Fourteenth Sunday After Pentecost The Gospel Mat.6.v.24 Tuesday Meditation: A Plaine Path-way To Heaven Thomas Hill 1634


GOSPEL Matt. 6:24-33 
At that time, Jesus said to His disciples: "No man can serve two masters. For either he will hate the one, and love the other: or he will sustain the one, and despise the other. You cannot serve God and mammon. "Therefore I say to you, be not solicitous for your life, what you shall eat, nor for your body, what you shall put on. Is not the life more than the meat: and the body more than the raiment? Behold the birds of the air, for they neither sow, nor do they reap, nor gather into barns: and your heavenly Father feedeth them. Are not you of much more value than they? And which of you by taking thought, can add to his stature one cubit? "And for raiment why are you solicitous? Consider the lilies of the field, how they grow: they labour not, neither do they spin. But I say to you, that not even Solomon in all his glory was arrayed as one of these.
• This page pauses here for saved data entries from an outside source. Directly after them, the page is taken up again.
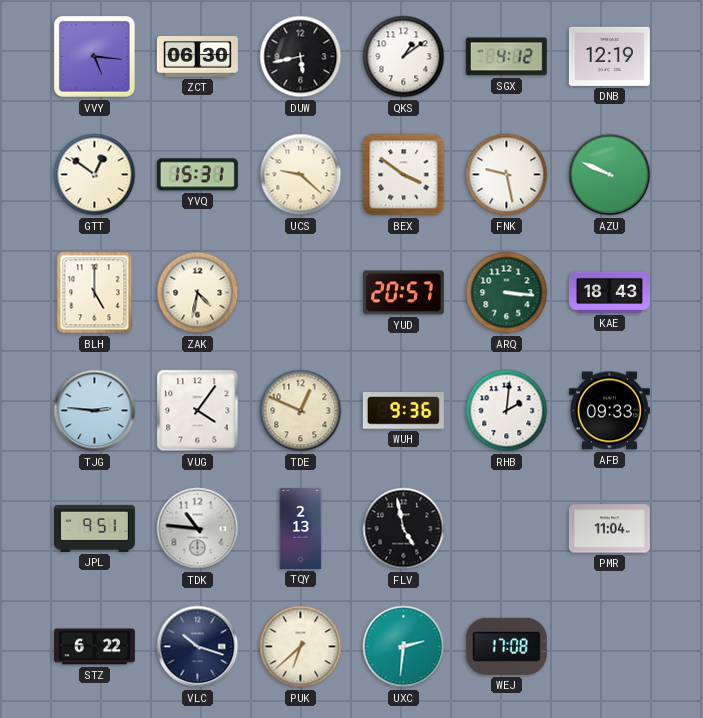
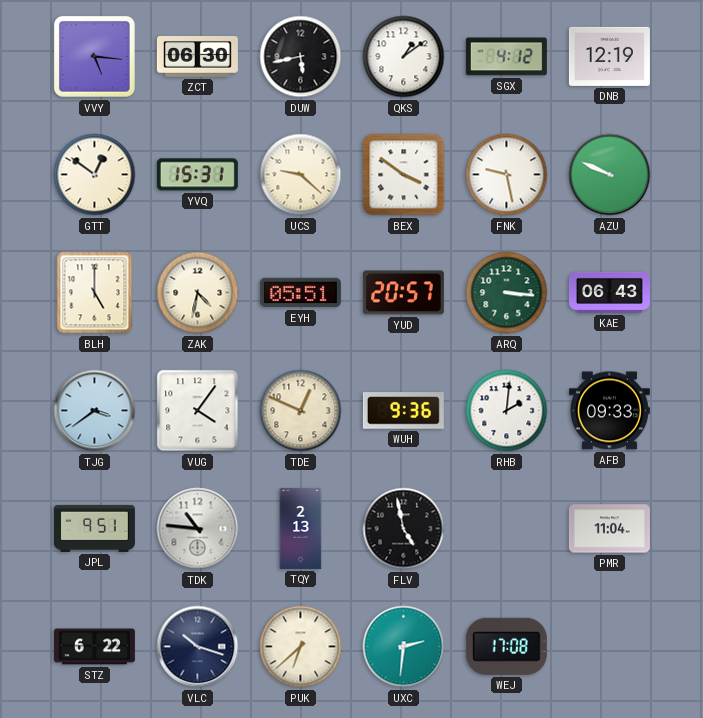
EYH: none -> 05:51
KAE: 18:43 -> 06:43
TJG: 2:46 -> 3:39
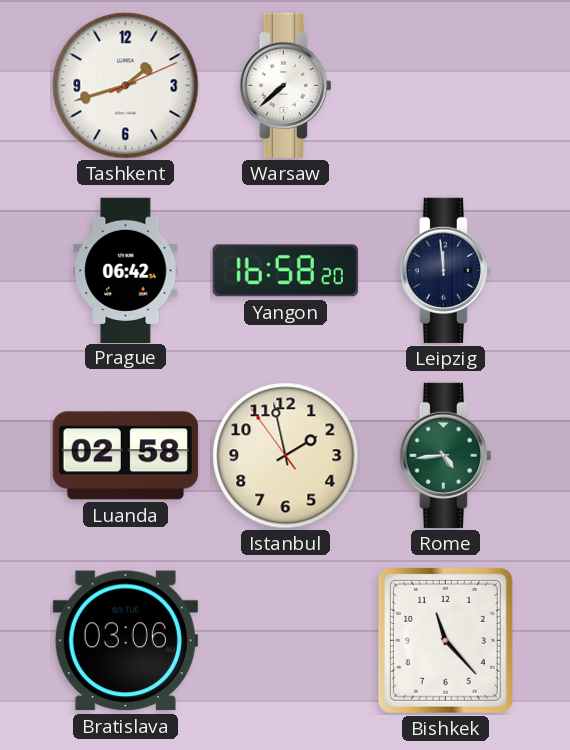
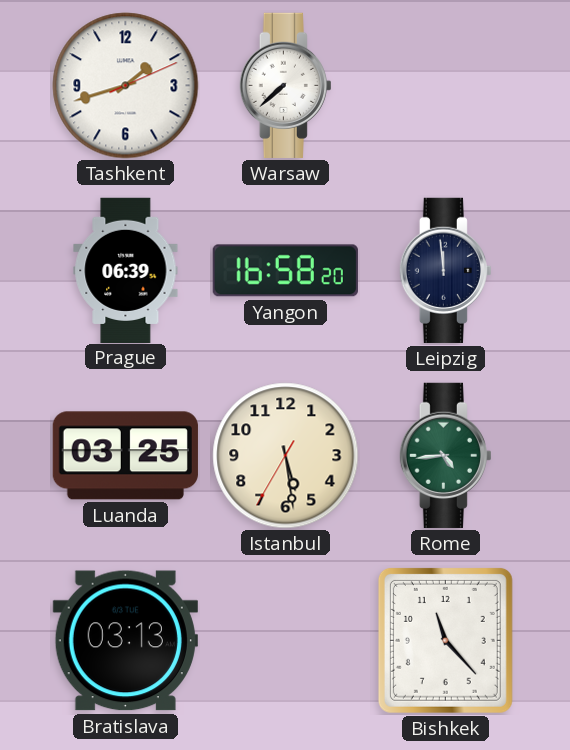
Prague: 06:42 -> 06:39
Luanda: 02:58 -> 03:25
Istanbul: 1:57 -> 5:28
Bratislava: 03:06 -> 03:13
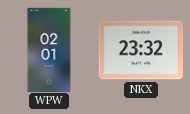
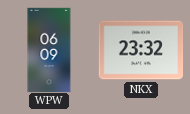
WPW: 02:01 -> 06:09
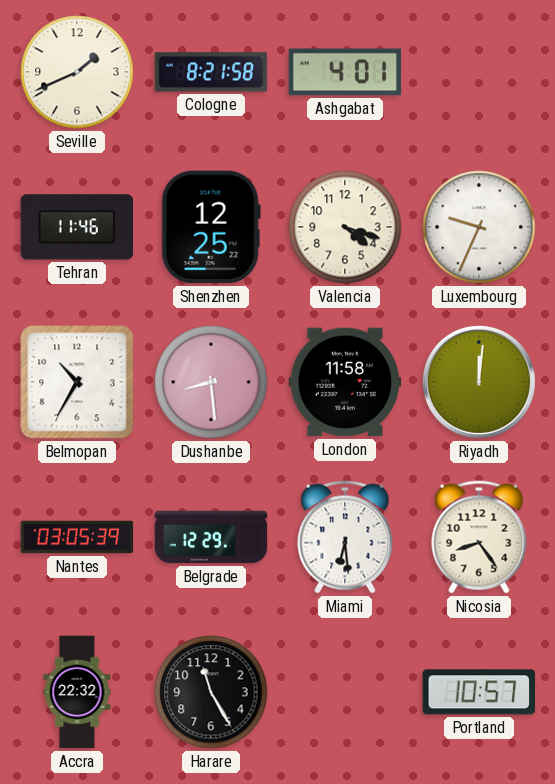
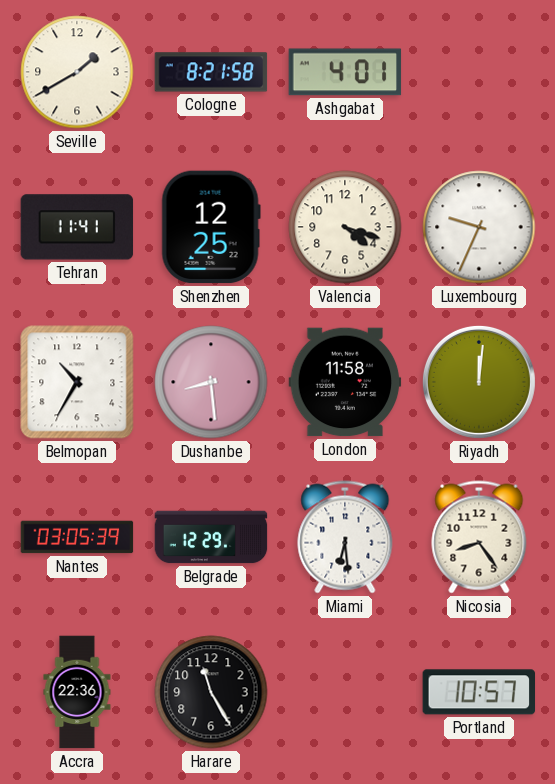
Seville: 1:41 -> 1:40
Tehran: 11:46 -> 11:41
Accra: 22:32 -> 22:36
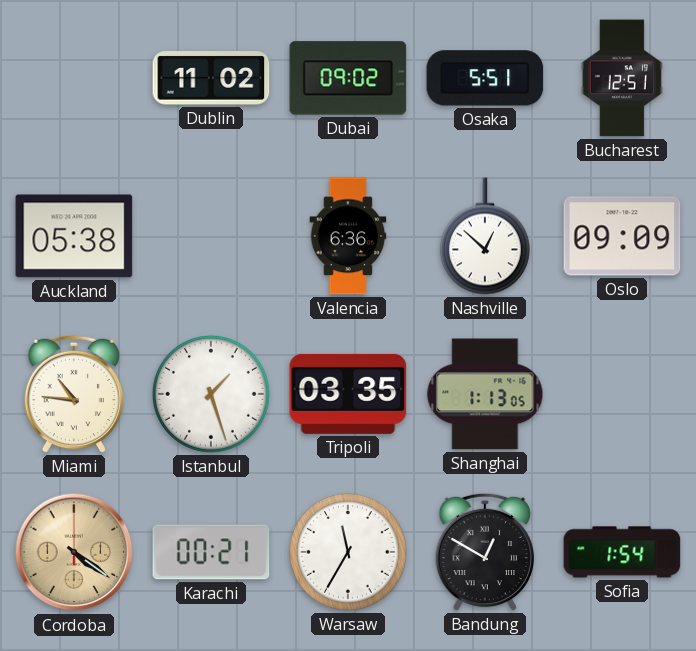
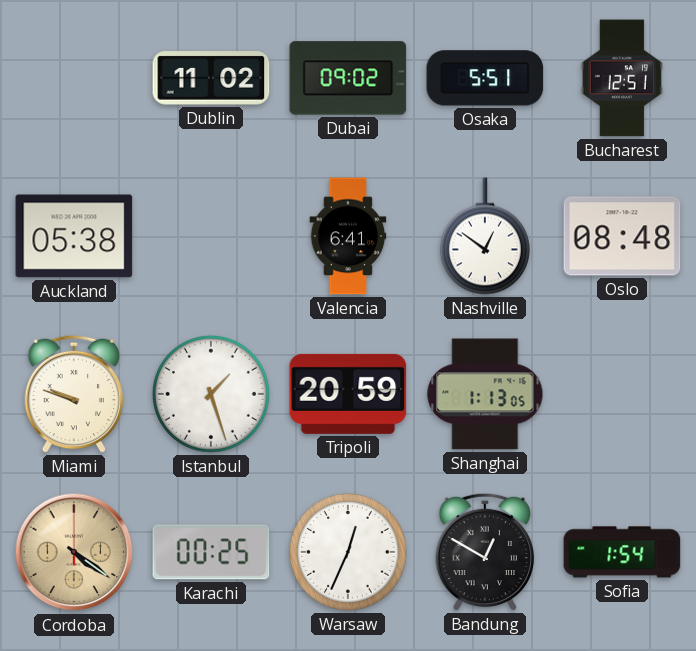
Valencia: 6:36 -> 6:41
Nashville: 12:52 -> 12:51
Oslo: 09:09 -> 08:48
Miami: 10:46 -> 9:48
Tripoli: 03:35 -> 20:59
Karachi: 00:21 -> 00:25
Warsaw: 11:35 -> 12:34
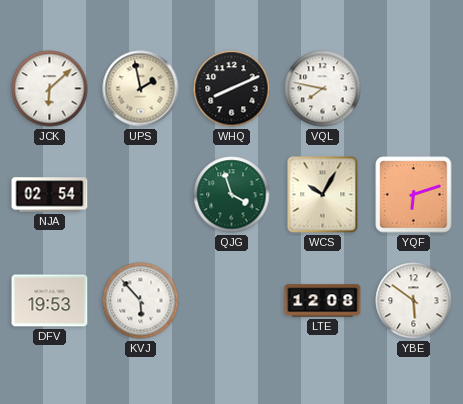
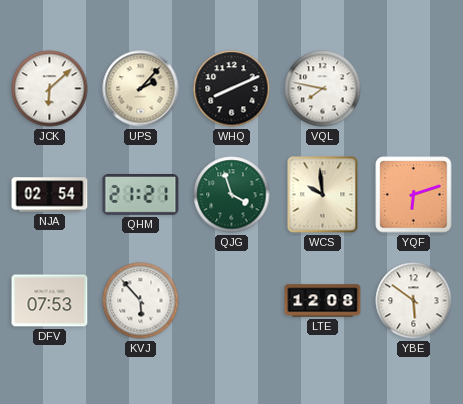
UPS: 1:58 -> 2:07
QHM: none -> 21:21
WCS: 10:05 -> 9:59
DFV: 19:53 -> 07:53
And if the grass of the field, which is to day, and to morrow is cast into the oven, God doth so clothe: how much more you, O ye of little faith? "Be not solicitous therefore, saying: What shall we eat: or what shall we drink, or wherewith shall we be clothed? For after all these things do the heathens seek. For your Father knoweth that you have need of all these things. Seek ye therefore first the kingdom of God, and his justice, and all these things shall be added unto you."

TUESDAY

Let no man say (sayth St. James) when he is tempted unto evil, he is tempted of God, for God is not a tempter unto evil; neither doth he tempt any man thereunto, but every man is tempted of his own concupiscence, or desire being carried away and allured thereby: and when his concupiscence, or desire, hath by his lingering therein, conceived, it bringeth forth sin, & sin when it is consummated, begetteth death.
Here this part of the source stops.